GIVEN INFORMATION section start

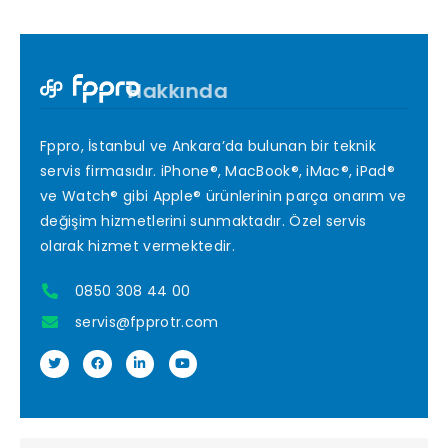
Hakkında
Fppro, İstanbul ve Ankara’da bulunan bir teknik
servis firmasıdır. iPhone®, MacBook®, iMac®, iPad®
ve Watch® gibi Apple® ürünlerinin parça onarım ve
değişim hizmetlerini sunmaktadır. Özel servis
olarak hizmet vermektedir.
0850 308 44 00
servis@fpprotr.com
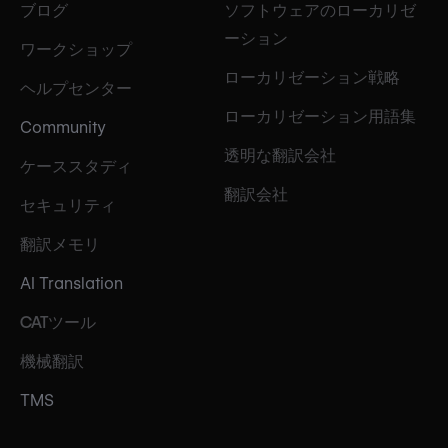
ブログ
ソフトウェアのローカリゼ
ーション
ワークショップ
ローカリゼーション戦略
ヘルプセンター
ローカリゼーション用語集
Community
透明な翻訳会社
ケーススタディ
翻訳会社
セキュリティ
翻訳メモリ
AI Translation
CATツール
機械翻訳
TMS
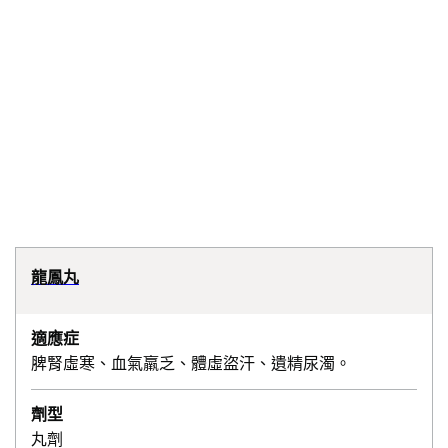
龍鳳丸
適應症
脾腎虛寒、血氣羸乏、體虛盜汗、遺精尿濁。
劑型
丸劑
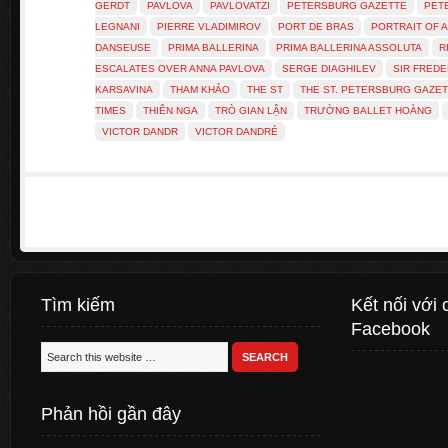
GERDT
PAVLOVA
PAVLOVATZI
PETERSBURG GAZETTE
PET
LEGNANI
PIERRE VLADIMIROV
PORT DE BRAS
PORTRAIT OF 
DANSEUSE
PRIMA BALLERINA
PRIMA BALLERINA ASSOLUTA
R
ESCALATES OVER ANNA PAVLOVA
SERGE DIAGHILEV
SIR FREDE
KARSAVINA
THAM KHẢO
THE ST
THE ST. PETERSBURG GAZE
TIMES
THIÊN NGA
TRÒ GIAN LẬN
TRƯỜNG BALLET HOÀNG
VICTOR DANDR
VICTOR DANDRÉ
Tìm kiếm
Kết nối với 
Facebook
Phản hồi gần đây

GIVEN INFORMATION section end
GIVEN INFORMATION section start

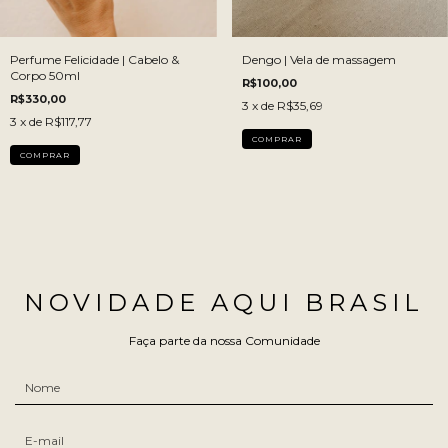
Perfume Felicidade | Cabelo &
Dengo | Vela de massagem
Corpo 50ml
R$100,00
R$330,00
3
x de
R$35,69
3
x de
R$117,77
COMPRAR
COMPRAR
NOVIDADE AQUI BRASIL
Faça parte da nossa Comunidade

GIVEN INFORMATION section end

• PROBLEM
Each line above with the string "servis" should be reported in full.

• COMPLETED TASK
servis firmasıdır. iPhone®, MacBook®, iMac®, iPad®
değişim hizmetlerini sunmaktadır. Özel servis
servis@fpprotr.com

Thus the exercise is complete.